[Start of Attachment]

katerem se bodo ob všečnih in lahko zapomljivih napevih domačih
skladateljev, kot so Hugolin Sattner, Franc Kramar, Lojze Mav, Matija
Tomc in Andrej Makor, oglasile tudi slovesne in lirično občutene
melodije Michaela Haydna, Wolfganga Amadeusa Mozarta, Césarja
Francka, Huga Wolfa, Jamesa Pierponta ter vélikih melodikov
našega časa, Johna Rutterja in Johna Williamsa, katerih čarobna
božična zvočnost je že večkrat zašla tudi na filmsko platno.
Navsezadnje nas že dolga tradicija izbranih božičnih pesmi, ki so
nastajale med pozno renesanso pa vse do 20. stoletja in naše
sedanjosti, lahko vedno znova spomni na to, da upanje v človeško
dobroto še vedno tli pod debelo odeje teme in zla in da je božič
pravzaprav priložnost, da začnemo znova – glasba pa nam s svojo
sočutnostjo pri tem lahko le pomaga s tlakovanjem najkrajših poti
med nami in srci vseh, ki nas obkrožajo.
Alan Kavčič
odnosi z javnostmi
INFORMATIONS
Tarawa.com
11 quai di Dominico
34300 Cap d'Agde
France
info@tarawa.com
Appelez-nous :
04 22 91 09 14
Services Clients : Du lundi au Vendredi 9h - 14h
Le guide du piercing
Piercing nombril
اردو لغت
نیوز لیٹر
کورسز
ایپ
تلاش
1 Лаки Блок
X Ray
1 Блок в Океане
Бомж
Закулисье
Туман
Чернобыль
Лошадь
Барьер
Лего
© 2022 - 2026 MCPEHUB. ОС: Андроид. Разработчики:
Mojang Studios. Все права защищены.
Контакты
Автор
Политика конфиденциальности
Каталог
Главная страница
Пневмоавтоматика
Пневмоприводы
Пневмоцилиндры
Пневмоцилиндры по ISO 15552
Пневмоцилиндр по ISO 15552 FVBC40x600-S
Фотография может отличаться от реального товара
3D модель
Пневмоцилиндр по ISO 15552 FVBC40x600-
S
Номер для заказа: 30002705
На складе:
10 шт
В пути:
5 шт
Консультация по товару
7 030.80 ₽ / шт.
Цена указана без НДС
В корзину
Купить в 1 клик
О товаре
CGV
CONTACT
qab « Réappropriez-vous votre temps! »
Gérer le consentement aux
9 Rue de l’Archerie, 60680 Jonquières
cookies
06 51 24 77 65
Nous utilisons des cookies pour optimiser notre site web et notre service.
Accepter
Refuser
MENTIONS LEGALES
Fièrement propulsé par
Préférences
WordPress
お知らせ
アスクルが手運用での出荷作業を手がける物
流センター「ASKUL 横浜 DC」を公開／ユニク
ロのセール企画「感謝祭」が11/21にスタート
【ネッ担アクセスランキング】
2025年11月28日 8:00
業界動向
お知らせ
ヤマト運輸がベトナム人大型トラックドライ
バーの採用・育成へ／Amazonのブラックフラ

[End of Attachment]

■ **Aim of the exercise**
Please write out exactly the lines from the start of the data through the line that contains "Пневмоавтоматика", both ends included, and nothing else.

■ **The answer**
katerem se bodo ob všečnih in lahko zapomljivih napevih domačih
skladateljev, kot so Hugolin Sattner, Franc Kramar, Lojze Mav, Matija
Tomc in Andrej Makor, oglasile tudi slovesne in lirično občutene
melodije Michaela Haydna, Wolfganga Amadeusa Mozarta, Césarja
Francka, Huga Wolfa, Jamesa Pierponta ter vélikih melodikov
našega časa, Johna Rutterja in Johna Williamsa, katerih čarobna
božična zvočnost je že večkrat zašla tudi na filmsko platno.
Navsezadnje nas že dolga tradicija izbranih božičnih pesmi, ki so
nastajale med pozno renesanso pa vse do 20. stoletja in naše
sedanjosti, lahko vedno znova spomni na to, da upanje v človeško
dobroto še vedno tli pod debelo odeje teme in zla in da je božič
pravzaprav priložnost, da začnemo znova – glasba pa nam s svojo
sočutnostjo pri tem lahko le pomaga s tlakovanjem najkrajših poti
med nami in srci vseh, ki nas obkrožajo.
Alan Kavčič
odnosi z javnostmi
INFORMATIONS
Tarawa.com
11 quai di Dominico
34300 Cap d'Agde
France
info@tarawa.com
Appelez-nous :
04 22 91 09 14
Services Clients : Du lundi au Vendredi 9h - 14h
Le guide du piercing
Piercing nombril
اردو لغت
نیوز لیٹر
کورسز
ایپ
تلاش
1 Лаки Блок
X Ray
1 Блок в Океане
Бомж
Закулисье
Туман
Чернобыль
Лошадь
Барьер
Лего
© 2022 - 2026 MCPEHUB. ОС: Андроид. Разработчики:
Mojang Studios. Все права защищены.
Контакты
Автор
Политика конфиденциальности
Каталог
Главная страница
Пневмоавтоматика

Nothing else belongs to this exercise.